Microsoft formalises Cloud OS partner network

Microsoft has brought together 25 cloud providers to host its services to customers around the world.
Written by Michael Lee, Contributor

Microsoft has announced its Cloud OS Network, which it says will make it easier for businesses to focus on their work, rather than datacentre management, while providing the network partners with increased business opportunities.

The network itself consists of over 25 cloud service providers, each offering services with Microsoft's cloud platform as their foundation.

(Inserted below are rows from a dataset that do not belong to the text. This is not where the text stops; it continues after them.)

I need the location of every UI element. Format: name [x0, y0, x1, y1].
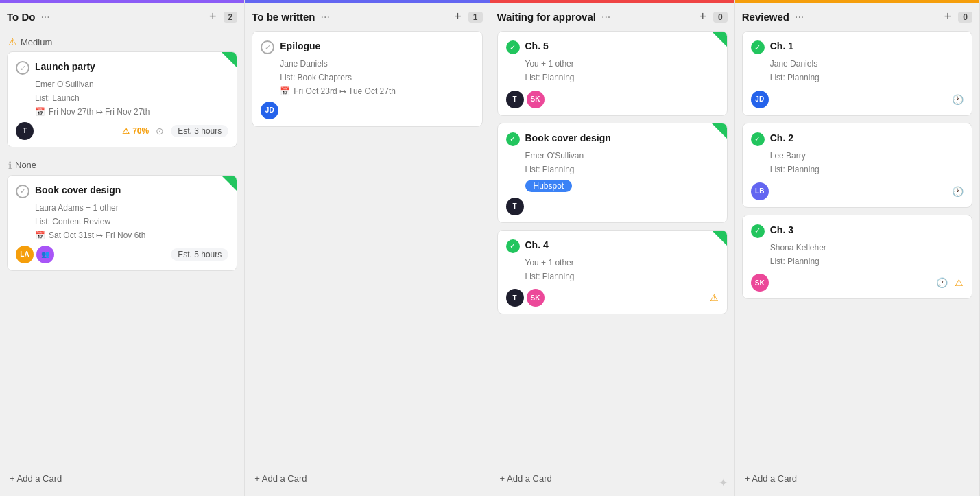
column-bar-to-be-written — [245, 0, 489, 3]
column-add-waiting-approval[interactable]: + — [697, 10, 710, 24]
column-header-waiting-approval: Waiting for approval···+0 — [497, 0, 728, 31]
avatar-t: T — [16, 122, 34, 140]
column-add-to-be-written[interactable]: + — [451, 10, 464, 24]
column-menu-to-be-written[interactable]: ··· — [320, 11, 329, 23]
card-footer: LB🕐 — [751, 182, 964, 200]
column-bar-waiting-approval — [490, 0, 734, 3]
add-card-btn-todo[interactable]: + Add a Card — [7, 468, 237, 489]
card-card-ch3[interactable]: ✓Ch. 3Shona KelleherList: PlanningSK🕐⚠ — [742, 215, 972, 300]
card-check[interactable]: ✓ — [751, 224, 765, 238]
avatar-t: T — [506, 91, 524, 108]
column-title-to-be-written: To be written — [252, 11, 315, 23]
card-stats: Est. 5 hours — [171, 248, 228, 261]
avatar-jd: JD — [261, 102, 278, 119]
card-footer: LA👥Est. 5 hours — [16, 246, 228, 263]
add-card-btn-to-be-written[interactable]: + Add a Card — [252, 468, 482, 489]
card-footer: JD🕐 — [751, 91, 964, 108]
card-date: Sat Oct 31st ↦ Fri Nov 6th — [49, 231, 145, 240]
card-card-bookcover-wait[interactable]: ✓Book cover designEmer O'SullivanList: P… — [497, 123, 728, 223]
card-stats: 🕐⚠ — [936, 277, 964, 288]
card-avatars: TSK — [506, 289, 545, 307]
column-title-waiting-approval: Waiting for approval — [497, 11, 596, 23]
column-count-todo: 2 — [224, 12, 238, 23]
circle-icon: ⊙ — [156, 126, 164, 137]
card-footer: SK🕐⚠ — [751, 274, 964, 292]
add-card-btn-waiting-approval[interactable]: + Add a Card — [497, 468, 728, 489]
card-list: List: Book Chapters — [280, 71, 473, 84]
avatar-la: LA — [16, 246, 34, 263]
card-check[interactable]: ✓ — [16, 61, 29, 75]
card-date: Fri Oct 23rd ↦ Tue Oct 27th — [294, 86, 396, 96]
info-icon: ℹ — [8, 160, 12, 171]
column-count-waiting-approval: 0 — [713, 12, 728, 23]
card-card-launch[interactable]: ✓Launch partyEmer O'SullivanList: Launch… — [7, 51, 237, 147]
card-avatars: LB — [751, 182, 769, 200]
card-list: List: Planning — [525, 270, 719, 283]
card-list: List: Planning — [770, 71, 964, 84]
warn-icon: ⚠ — [122, 126, 130, 136]
card-check[interactable]: ✓ — [506, 40, 520, 54]
card-check[interactable]: ✓ — [261, 40, 274, 54]
card-card-ch1[interactable]: ✓Ch. 1Jane DanielsList: PlanningJD🕐 — [742, 31, 972, 116]
column-waiting-approval: Waiting for approval···+0✓Ch. 5You + 1 o… — [490, 0, 735, 496]
card-assignee: Shona Kelleher — [770, 241, 964, 255]
card-check[interactable]: ✓ — [16, 185, 29, 198]
column-add-reviewed[interactable]: + — [942, 10, 955, 24]
card-avatars: TSK — [506, 91, 545, 108]
card-assignee: Emer O'Sullivan — [525, 149, 719, 163]
card-header: ✓Ch. 5 — [506, 40, 719, 54]
card-check[interactable]: ✓ — [751, 40, 765, 54]
move-icon: ✦ — [719, 476, 728, 489]
card-green-corner — [712, 123, 727, 139]
add-card-btn-reviewed[interactable]: + Add a Card — [742, 468, 972, 489]
card-footer: T⚠ 70%⊙Est. 3 hours — [16, 122, 228, 140]
card-tag: Hubspot — [525, 180, 573, 192]
card-assignee: You + 1 other — [525, 57, 719, 71]
card-assignee: Emer O'Sullivan — [35, 78, 228, 91]
calendar-icon: 📅 — [35, 107, 45, 117]
card-card-ch2[interactable]: ✓Ch. 2Lee BarryList: PlanningLB🕐 — [742, 123, 972, 208]
card-stats: ⚠ 70%⊙Est. 3 hours — [122, 125, 228, 137]
card-date: Fri Nov 27th ↦ Fri Nov 27th — [49, 107, 150, 117]
column-body-todo: ⚠ Medium✓Launch partyEmer O'SullivanList… — [7, 31, 237, 468]
warn-icon: ⚠ — [8, 36, 17, 47]
column-header-todo: To Do···+2 — [7, 0, 237, 31]
card-avatars: SK — [751, 274, 769, 292]
calendar-icon: 📅 — [280, 86, 290, 96]
calendar-icon: 📅 — [35, 231, 45, 240]
card-list: List: Planning — [770, 255, 964, 268]
card-card-ch4[interactable]: ✓Ch. 4You + 1 otherList: PlanningTSK⚠ — [497, 230, 728, 315]
avatar-sk: SK — [751, 274, 769, 292]
card-header: ✓Book cover design — [506, 132, 719, 146]
card-green-corner — [712, 231, 727, 246]
column-menu-todo[interactable]: ··· — [40, 11, 49, 23]
column-menu-reviewed[interactable]: ··· — [795, 11, 804, 23]
column-todo: To Do···+2⚠ Medium✓Launch partyEmer O'Su… — [0, 0, 245, 496]
column-add-todo[interactable]: + — [206, 10, 219, 24]
card-est: Est. 5 hours — [171, 248, 228, 261]
card-title: Ch. 2 — [770, 132, 793, 144]
card-avatars: T — [16, 122, 34, 140]
card-avatars: JD — [751, 91, 769, 108]
card-assignee: You + 1 other — [525, 256, 719, 270]
card-stats: ⚠ — [710, 292, 719, 303]
card-header: ✓Book cover design — [16, 184, 228, 198]
card-title: Ch. 5 — [525, 40, 549, 52]
card-check[interactable]: ✓ — [506, 132, 520, 146]
avatar-sk: SK — [527, 91, 545, 108]
card-check[interactable]: ✓ — [506, 239, 520, 253]
card-card-ch5[interactable]: ✓Ch. 5You + 1 otherList: PlanningTSK — [497, 31, 728, 116]
column-title-todo: To Do — [7, 11, 35, 23]
card-est: Est. 3 hours — [171, 125, 228, 137]
column-count-to-be-written: 1 — [468, 12, 483, 23]
card-card-epilogue[interactable]: ✓EpilogueJane DanielsList: Book Chapters… — [252, 31, 482, 127]
avatar-group: 👥 — [36, 246, 54, 263]
column-body-reviewed: ✓Ch. 1Jane DanielsList: PlanningJD🕐✓Ch. … — [742, 31, 972, 468]
card-card-bookcover-todo[interactable]: ✓Book cover designLaura Adams + 1 otherL… — [7, 175, 237, 271]
card-check[interactable]: ✓ — [751, 132, 765, 146]
column-menu-waiting-approval[interactable]: ··· — [601, 11, 610, 23]
clock-icon: 🕐 — [952, 94, 964, 105]
avatar-sk: SK — [527, 289, 545, 307]
card-assignee: Jane Daniels — [770, 57, 964, 71]
card-progress: ⚠ 70% — [122, 126, 149, 136]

These services are primarily hybrid cloud offerings, which Microsoft believes provide greater flexibility and choice.

The approach to a unified platform will help businesses with building or using hybrid cloud-based products or services, according to Microsoft. Customers would be able to deploy in their own datacentre, in Windows Azure, or through one of the partner service providers.

The benefits for partners in the network include going to market with new services faster, attracting new customers and increasing revenue, Microsoft said.

The network spans over 425 datacentres in 90 countries, and the resulting 2.4 million servers provide services to over 3 million customers.

Although claiming to have over 25 partners, Microsoft has listed the following 23 companies so far:

  • Alog

  • Aruba

  • Capgemini

  • Capita IT Services

  • CGI

  • CSC

  • Dimension Data

  • DorukNet

  • Fujitsu Finland

  • Fujitsu

  • iWeb

  • Lenovo

  • NTTX

  • Outsourcery

  • OVH

  • Revera

  • SingTel

  • Sogeti

  • TeleComputing

  • Tieto

  • Triple C Cloud Computing

  • T-Systems

  • VTC Digilink

  • Wortmann AG

With Windows Server with Hyper-V in competition with VMware, Microsoft's strategy to steal more market share from VMware has included publicly criticising its competitor. Microsoft says that VMware "lacks a clear vision and road map", and has accused it of having no direct experience running large public cloud services. VMware is currently building out its similar vCloud Hybrid Service in the United States, with Australia due to have local partners and datacentres onboard by the middle of 2014.

Microsoft totes its own experience in running services such as Xbox Live, Bing, and Office 365 as its advantage over VMware in these areas.